To test this webhook locally

Start a listener in another terminal:

stripe listen --forward-to localhost:3000/api/webhook

The command prints whsec_…—paste that into STRIPE_WEBHOOK_SECRET.

Webhooks let you trust Stripe, not the browser, for payment state.

7. Create a product & price

  1. In your Stripe Dashboard → Products → + Add product.
  2. Copy the Price ID (price_123). This is what you pass to the API route.

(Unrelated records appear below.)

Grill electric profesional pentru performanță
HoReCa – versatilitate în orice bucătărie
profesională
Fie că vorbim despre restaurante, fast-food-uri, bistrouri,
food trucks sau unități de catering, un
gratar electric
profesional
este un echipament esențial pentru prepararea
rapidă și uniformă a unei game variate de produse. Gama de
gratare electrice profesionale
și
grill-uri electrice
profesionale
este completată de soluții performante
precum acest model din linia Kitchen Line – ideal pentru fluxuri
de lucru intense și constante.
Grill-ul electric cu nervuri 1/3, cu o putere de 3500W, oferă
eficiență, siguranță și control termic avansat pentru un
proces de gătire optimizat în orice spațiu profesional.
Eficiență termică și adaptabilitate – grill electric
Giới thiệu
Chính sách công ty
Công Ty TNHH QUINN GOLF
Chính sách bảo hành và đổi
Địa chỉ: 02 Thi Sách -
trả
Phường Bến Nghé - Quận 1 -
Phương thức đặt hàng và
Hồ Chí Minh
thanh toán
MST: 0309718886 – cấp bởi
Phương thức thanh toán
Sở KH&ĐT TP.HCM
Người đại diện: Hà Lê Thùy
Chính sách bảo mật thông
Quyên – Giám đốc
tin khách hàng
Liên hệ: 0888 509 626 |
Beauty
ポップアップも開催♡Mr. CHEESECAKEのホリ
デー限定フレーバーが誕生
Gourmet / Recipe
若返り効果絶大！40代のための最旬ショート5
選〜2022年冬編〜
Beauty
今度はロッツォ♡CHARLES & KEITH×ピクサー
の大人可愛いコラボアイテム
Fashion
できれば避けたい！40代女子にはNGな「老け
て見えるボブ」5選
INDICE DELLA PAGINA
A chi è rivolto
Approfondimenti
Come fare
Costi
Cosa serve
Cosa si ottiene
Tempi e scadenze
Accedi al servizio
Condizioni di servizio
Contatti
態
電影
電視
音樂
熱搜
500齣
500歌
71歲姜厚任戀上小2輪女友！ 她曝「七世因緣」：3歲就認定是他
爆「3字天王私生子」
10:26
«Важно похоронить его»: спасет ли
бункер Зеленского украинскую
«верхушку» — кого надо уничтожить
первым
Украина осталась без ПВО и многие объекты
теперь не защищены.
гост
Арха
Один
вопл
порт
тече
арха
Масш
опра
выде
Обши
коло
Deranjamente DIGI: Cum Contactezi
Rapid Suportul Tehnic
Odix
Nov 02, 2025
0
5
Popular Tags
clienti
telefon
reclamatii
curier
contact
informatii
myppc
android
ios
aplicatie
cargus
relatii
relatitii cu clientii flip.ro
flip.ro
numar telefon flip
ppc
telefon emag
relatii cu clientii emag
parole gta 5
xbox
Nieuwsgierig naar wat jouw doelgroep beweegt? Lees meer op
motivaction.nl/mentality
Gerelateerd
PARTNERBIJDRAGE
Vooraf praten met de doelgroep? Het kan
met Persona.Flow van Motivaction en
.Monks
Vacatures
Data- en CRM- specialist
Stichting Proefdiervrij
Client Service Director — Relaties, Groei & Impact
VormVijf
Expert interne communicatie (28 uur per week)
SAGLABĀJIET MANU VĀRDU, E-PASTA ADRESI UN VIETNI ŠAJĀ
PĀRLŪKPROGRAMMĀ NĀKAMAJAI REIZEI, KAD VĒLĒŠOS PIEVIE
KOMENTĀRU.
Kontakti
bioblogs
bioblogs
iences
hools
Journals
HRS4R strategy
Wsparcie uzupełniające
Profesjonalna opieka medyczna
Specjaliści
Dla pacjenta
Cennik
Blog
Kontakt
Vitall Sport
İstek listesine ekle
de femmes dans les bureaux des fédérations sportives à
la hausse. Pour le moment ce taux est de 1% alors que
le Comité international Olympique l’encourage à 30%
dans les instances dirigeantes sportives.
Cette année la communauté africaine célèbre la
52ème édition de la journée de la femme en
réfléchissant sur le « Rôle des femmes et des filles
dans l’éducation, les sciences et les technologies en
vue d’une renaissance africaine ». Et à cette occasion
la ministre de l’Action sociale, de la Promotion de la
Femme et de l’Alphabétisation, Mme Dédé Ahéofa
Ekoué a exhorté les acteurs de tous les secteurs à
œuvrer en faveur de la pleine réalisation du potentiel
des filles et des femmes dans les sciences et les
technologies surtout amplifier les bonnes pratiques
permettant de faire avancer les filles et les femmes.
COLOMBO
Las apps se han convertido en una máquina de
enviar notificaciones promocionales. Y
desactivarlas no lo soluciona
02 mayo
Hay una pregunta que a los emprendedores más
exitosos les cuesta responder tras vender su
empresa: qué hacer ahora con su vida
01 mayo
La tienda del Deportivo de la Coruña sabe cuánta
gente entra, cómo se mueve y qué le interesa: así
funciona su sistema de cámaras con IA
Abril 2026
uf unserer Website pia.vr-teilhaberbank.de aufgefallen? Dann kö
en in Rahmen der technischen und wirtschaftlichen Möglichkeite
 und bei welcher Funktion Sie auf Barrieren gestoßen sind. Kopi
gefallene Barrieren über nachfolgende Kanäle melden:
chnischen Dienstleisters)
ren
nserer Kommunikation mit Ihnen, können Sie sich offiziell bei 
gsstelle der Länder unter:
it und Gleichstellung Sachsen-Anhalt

Nothing to migrate or seed; Stripe is your product catalog.

8. Run locally

pnpm dev           # http://localhost:3000

Click Buy → pay with the details from the Stripe test card details

see the success page.

9. Deploy

The repo is Vercel-ready:

vercel --prod

Add the three Stripe env vars in the Vercel dashboard.

We're done.

Common mistakes

  • StripeSignatureVerificationError: Check your STRIPE_WEBHOOK_SECRET matches the CLI output.
  • undefined NEXT_PUBLIC_STRIPE_PUBLISHABLE_KEY: Check if the env var is missing in deployment.
  • 404 on /api/checkout: Check if the file path is /app/api/checkout/route.ts (note the route.ts).